> _WHAT YOU SHOULD DO_: Which lines belong in the answer? Exactly those from the line containing "僕のヒーローアカデミア GLITTER＆GLAMOURS 麗日" through the last line of the records below, repeated as written.

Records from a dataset
━━━━━━━━━━

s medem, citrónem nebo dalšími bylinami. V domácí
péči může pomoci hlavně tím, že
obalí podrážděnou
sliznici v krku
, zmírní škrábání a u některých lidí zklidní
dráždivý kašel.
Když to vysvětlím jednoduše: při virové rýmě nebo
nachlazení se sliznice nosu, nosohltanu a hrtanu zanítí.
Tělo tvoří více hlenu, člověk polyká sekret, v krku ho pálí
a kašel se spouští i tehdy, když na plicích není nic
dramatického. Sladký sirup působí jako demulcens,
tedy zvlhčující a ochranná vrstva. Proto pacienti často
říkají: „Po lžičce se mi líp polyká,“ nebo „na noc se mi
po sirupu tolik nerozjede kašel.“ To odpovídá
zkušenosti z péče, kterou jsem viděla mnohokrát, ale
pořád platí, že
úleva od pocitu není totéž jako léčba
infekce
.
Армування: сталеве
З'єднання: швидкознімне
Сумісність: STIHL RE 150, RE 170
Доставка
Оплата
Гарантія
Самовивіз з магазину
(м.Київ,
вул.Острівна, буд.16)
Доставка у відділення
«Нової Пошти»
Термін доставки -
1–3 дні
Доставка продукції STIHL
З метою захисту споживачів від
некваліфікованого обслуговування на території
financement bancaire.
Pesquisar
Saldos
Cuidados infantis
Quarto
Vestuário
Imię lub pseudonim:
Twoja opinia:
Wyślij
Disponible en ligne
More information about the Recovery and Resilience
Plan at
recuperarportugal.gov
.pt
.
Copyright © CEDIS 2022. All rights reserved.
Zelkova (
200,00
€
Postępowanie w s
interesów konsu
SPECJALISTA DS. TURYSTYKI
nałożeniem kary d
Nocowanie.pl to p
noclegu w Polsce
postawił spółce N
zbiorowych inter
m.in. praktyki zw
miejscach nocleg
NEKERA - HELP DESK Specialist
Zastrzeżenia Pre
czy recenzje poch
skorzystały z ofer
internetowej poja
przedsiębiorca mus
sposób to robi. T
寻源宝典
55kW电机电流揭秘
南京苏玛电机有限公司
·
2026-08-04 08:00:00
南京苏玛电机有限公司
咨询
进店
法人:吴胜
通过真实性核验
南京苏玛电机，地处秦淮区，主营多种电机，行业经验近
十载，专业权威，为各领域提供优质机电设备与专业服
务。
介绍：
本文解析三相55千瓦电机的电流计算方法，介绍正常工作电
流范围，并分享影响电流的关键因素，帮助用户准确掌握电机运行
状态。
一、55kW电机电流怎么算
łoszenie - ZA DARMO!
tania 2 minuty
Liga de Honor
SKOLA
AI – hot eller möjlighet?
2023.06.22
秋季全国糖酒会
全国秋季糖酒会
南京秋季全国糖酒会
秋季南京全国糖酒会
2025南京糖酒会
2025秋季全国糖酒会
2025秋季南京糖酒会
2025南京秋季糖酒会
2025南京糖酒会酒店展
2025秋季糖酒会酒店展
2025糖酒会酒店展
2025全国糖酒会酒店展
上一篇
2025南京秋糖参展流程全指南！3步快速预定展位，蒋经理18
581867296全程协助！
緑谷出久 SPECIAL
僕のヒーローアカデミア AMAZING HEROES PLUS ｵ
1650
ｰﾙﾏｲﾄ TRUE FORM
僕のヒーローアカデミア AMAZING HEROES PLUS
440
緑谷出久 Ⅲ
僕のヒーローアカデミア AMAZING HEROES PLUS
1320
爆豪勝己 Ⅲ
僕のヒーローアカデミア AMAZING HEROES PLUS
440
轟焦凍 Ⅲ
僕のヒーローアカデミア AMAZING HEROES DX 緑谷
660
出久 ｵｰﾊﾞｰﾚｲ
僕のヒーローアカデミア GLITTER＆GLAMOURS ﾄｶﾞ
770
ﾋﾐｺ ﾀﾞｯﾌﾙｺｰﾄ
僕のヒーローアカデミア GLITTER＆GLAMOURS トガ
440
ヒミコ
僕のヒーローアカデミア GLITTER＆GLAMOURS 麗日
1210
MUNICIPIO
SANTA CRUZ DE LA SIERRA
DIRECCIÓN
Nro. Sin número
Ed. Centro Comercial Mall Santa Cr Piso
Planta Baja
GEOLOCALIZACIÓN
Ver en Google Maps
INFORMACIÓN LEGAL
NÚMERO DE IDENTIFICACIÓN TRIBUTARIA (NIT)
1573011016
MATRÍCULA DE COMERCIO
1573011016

━━━━━━━━━━

> _TASK OUTPUT_:
僕のヒーローアカデミア GLITTER＆GLAMOURS 麗日
1210
MUNICIPIO
SANTA CRUZ DE LA SIERRA
DIRECCIÓN
Nro. Sin número
Ed. Centro Comercial Mall Santa Cr Piso
Planta Baja
GEOLOCALIZACIÓN
Ver en Google Maps
INFORMACIÓN LEGAL
NÚMERO DE IDENTIFICACIÓN TRIBUTARIA (NIT)
1573011016
MATRÍCULA DE COMERCIO
1573011016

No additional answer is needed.